The U.S. added more wind capacity than ever before in 2020. Some 16.5 gigawatts of capacity was installed – far exceeding the previous record set in 2012. General Electric was the big winner, accounting for more than half of the capacity commissioned last year. Vestas was the runner-up, also setting a company record for U.S. wind additions. Siemens Gamesa, Nordex and Goldwind supplied the remaining new capacity.
Just five companies supplied turbines for all of the commissioned capacity in 2020. General Electric (GE) supplied more than half of total new capacity, at 9.4GW. GE stretched its lead over the competition. In 2018, GE and Vestas were neck and neck, each supplying around 40% of the market. Vestas’ market share sank to 31% in 2020, although the Danish turbine maker commissioned a company record of 5.1GW across 14 states.
Despite such strong U.S. activity overall, Siemens Gamesa and Nordex commissioned less capacity in 2020 than the year before. This means that market share for both turbine makers dropped significantly in 2020 compared with 2019. Siemens Gamesa commissioned 1.3GW in 2020, while Nordex brought online 451MW.
Chinese manufacturers struggled to win U.S. orders. Goldwind, the only Chinese player active in the market, supplied turbines for just one commissioned project: Engie’s 202MW Las Lomas wind farm in Texas.
Developers commissioned wind capacity across 25 states in 2020 (Figure 2). Texas was the busiest state by far, with 19 projects totaling 3.5GW coming online. Iowa, Oklahoma, Wyoming and Illinois made up the top five in terms of installed capacity.
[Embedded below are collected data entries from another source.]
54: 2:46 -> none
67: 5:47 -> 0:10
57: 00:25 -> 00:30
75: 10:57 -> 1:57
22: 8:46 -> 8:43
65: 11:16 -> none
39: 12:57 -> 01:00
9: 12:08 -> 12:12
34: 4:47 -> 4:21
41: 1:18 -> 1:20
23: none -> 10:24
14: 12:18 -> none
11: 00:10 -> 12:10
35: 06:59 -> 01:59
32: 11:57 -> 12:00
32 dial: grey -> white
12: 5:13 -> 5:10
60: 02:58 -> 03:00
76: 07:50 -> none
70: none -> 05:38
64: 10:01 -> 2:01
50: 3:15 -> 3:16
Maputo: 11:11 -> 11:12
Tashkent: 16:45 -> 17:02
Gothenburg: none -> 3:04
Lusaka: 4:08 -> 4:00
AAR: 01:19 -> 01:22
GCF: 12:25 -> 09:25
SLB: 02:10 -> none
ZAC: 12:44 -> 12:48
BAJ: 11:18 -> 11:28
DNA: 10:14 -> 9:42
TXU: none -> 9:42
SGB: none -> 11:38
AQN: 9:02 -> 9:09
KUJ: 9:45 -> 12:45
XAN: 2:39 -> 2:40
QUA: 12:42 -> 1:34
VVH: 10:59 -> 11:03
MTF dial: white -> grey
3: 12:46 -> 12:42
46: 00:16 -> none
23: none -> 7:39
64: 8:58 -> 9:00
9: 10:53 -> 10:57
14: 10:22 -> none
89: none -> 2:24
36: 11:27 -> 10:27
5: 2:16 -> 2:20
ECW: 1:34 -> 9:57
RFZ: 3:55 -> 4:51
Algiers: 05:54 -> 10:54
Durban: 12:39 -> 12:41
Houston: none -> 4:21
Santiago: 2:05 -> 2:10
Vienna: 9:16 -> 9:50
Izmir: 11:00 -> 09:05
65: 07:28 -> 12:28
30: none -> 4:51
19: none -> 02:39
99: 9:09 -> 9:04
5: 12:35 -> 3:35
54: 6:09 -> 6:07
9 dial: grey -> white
These top five states accounted for half of the capacity that came online across the entire country in 2020.
The U.S. also commissioned its second offshore wind project in 2020 – the 12MW Coastal Virginia Offshore Wind Farm. This takes cumulative offshore wind capacity in the U.S. to 42MW. BNEF predicts that the U.S. offshore wind sector will grow rapidly this decade and will be the third largest market globally by 2030 with a cumulative 23GW.